### What to do
Search the entries below for "Timeline", and copy each line where it appears.

### Record excerpts

○ ○ ○ ○ ○

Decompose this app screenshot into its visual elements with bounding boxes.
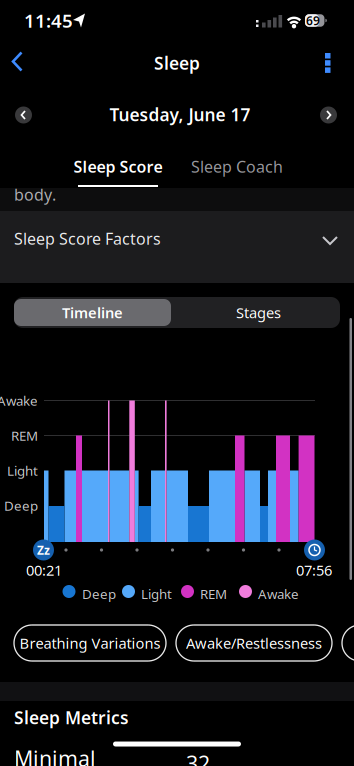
staticText: Timeline [62,303,123,322]
staticText: Minimal [14,744,96,766]
staticText: Sleep Score [74,156,162,177]
staticText: 07:56 [296,560,332,580]
staticText: Sleep Coach [191,156,283,177]
staticText: Deep [4,497,38,514]
staticText: 11:45 [24,8,73,33]
button[interactable]: Next day [320,106,337,124]
button[interactable]: Previous day [15,106,32,124]
staticText: Stages [236,303,281,322]
button[interactable]: Stages [180,299,337,326]
staticText: body. [14,184,56,205]
staticText: Breathing Variations [20,633,160,653]
staticText: Tuesday, June 17 [110,103,250,126]
staticText: REM [11,427,38,444]
staticText: Zz [37,542,50,558]
button[interactable]: More options [0,0,30,34]
staticText: Sleep Metrics [14,706,129,729]
staticText: Light [141,585,172,603]
staticText: Awake/Restlessness [186,633,322,653]
staticText: 32 [186,749,210,766]
button[interactable]: Timeline [14,299,171,326]
staticText: Awake [258,585,299,603]
staticText: Sleep Score Factors [14,228,161,249]
staticText: Sleep [154,52,200,74]
button[interactable]: Sleep Coach [178,152,296,182]
staticText: Awake [0,392,38,409]
button[interactable]: More charts [342,625,354,661]
staticText: 69 [306,12,320,28]
button[interactable]: Breathing Variations [14,625,166,661]
button[interactable]: Sleep Score [58,152,178,182]
button[interactable]: Sleep Score Factors [0,211,354,283]
staticText: Deep [82,585,116,603]
button[interactable]: Back [0,0,34,34]
button[interactable]: Awake/Restlessness [176,625,332,661]
staticText: Light [7,462,38,479]
staticText: REM [200,585,227,603]
staticText: 00:21 [26,560,62,580]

○ ○ ○ ○ ○

### Expected answer
staticText: Timeline [62,303,123,322]
button[interactable]: Timeline [14,299,171,326]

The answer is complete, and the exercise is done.